1: Introduction, Infection Control and Prescribing

Chapter 1

Introduction, Infection Control and Prescribing

M. Greenwood

Introduction to the dental emergency clinic

The dental emergency clinic (DEC) is an important part of the service provided to patients. It is a demanding environment in which to work for main two reasons. First, many patients who attend such departments have a general tendency to avoid dental treatment and view attending such a department as a last resort. Second, from the point of view of the clinicians who work in such clinics, the clinical spectrum is wide, and although there is no remit to provide a specialist service, the boundaries of knowledge and experience for clinicians in certain areas are approaching this. Clinical staff working in these departments need a wide skill mix.

This textbook aims to summarise important areas of knowledge with which practitioners working in the DEC should be familiar. Modern clinical working often requires adherence to protocols, and a summary of some of the more important current management protocols, together with supporting evidence, is provided in the appendices.

For maximum efficiency in any department that deals with emergencies, a system of triage is immensely valuable. Triage is essentially the process of determining the priority of patients’ treatment on the basis of severity of their condition. Triage should result in determining the order and priority of a patient’s emergency treatment and occasionally their onward transport. In the DEC, emergency situations include those where the airway may be compromised due to infection or trauma. Such patients must be assessed promptly and referred quickly for onward management. Other patients, who may have sustained trauma, need to be assessed expeditiously, particularly from the point of view of airway and vital signs, and also possible head injury and concomitant injuries, which in some cases may take priority over the facial or dental injuries. More detail in relation to the assessment of trauma patients is given in Chapter 7.

Clearly, it is important that the wide variety and, sometimes, the large number of patients that pass through these departments are handled in an appropriate and a safe manner. In no area does this apply more than the area of infection control, the principles of which are discussed in the following sections.

Infection and infection control

Hand care

The most simple and effective method of preventing healthcare-acquired infections is to undertake effective hand hygiene.

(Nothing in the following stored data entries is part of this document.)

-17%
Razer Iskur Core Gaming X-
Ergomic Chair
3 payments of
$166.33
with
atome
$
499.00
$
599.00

The World Health Organisation has produced guidelines that have been widely adapted into the ‘5 moments for hand hygiene’. These are summarised in Box 1.1.

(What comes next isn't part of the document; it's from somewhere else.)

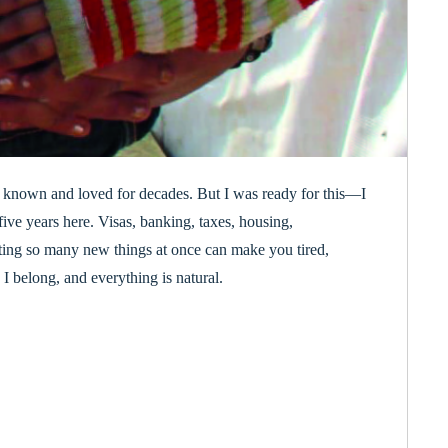
I’d known and loved for decades. But I was ready for this—I
ive years here. Visas, banking, taxes, housing,
ating so many new things at once can make you tired,
I belong, and everything is natural.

Box 1.1 The 5 moments for hand hygiene at the point of care

  • Before patient contact
  • Before aseptic task
  • After body fluid exposure risk
  • After patient contact
  • After contact with patient surroundings

Source: Adapted from WHO Alliance for Patient Safety (2006).

Handwashing is clearly important in the prevention of spread of infection in general and has received significant media attention in recent years. This is largely due to the prevalence of methicillin-resistant Staphylococcus aureus (MRSA). S. aureus is a bacterium that lives on the skin and in the nose of approximately one in three of the population. Usually, people who carry MRSA do not require treatment and it is no more likely to cause infection than ‘ordinary’ S. aureus, but different antibiotics are used to treat these patients. Screening for MRSA is carried out for new appointees to healthcare posts and hospital inpatients – but not for outpatients. Effective handwashing is critical in the prevention of spread of MRSA.

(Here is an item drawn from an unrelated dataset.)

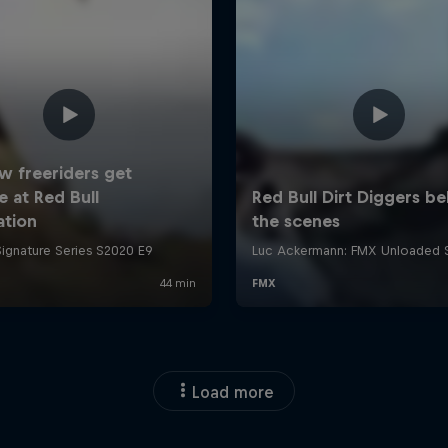
Load more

The other bacterium that has received significant attention, particularly in recent years, is Clostridium difficile. This is a bacterium living in the bowel of less than 5% of the healthy adult population. Patients can develop problems if they are brought into contact with contaminated surfaces (which include hands). Unlike MRSA, alcohol gels are not effective against C. difficile spores, and therefore, effective handwashing is mandatory.

It is important that healthcare workers remove all hand jewellery (with the exception of wedding bands), are bare below the elbows and do not wear a wristwatch. All cuts and abrasions should be covered with a waterproof adhesive dressing. It is important that, after handwashing, gloves are worn, and these should be changed between each patient and the hands washed again after removing the gloves. Non-sterile medical gloves can be used for examination purposes, but sterile gloves should be worn for operative procedures.

There is significant individual variation in requirements, but the regular use of an emollient hand cream is important to prevent drying of the skin after frequent handwashing. Contact dermatitis can be significant enough in some practitioners to cause real practical problems with clinical practice. Most organisations now routinely use latex-free gloves as standard.

Sterilisation and disinfection

Sterilisation is defined as the killing or removal of all viable organisms. Concern about the transmissible spongiform encephalopathies such as Creutzfeldt–Jakob disease (CJD) and particularly variant-CJD has improved the level of understanding of prion disease. This has led to a necessary redefinition of sterilisation as the inactivation or removal of all self-propagating biological entities.

Disinfection is the reduction in viable organisms to the point where risk of infection is acceptable.

Antisepsis is a related term, defined as the disinfection of skin or wounds. It is not practically possible or even necessary to sterilise absolutely everything in a dental surgery. Clearly, all surgical instruments must be sterile and anything coming into direct contact with the surgical site should also be sterile. Everything else should be disinfected.

Sterilisation and disinfection methods

Before any attempt is made to sterilise or disinfect an instrument, macroscopically evident contamination should be removed. If this is not done, physical access of the sterilising or disinfecting agent to the object being sterilised may be prevented. Therefore, instruments should be pre-cleaned and, if they have been in contact with infectious material, pre-cleaning should include adequate disinfection as a first step.

Methods of sterilisation and disinfection include dry or moist heat, a wide variety of gaseous or liquid chemicals, filtration and ionising radiation. The choice depends largely on the nature of the material being treated, the degree of inactivation required and the organisms involved.

In contemporary practice, procedures are followed that are known to result in sterility for different batch sizes and materials. The performance of equipment in terms of the temperature and duration is carefully monitored. The Bowie–Dick tape is one method of ensuring that an autoclave has been functioning effectively. The cross-hatchings turn brown when sterilisation has been achieved (Figure 1.1). Figure 1.2 shows that the sterilisation has been effective within the packaging itself as the coloured area has changed from yellow to blue.

Figure 1.1 A surgical pack after autoclaving. The cross-hatchings on the Bowie–Dick tape have turned brown indicating that the pack has been successfully sterilised.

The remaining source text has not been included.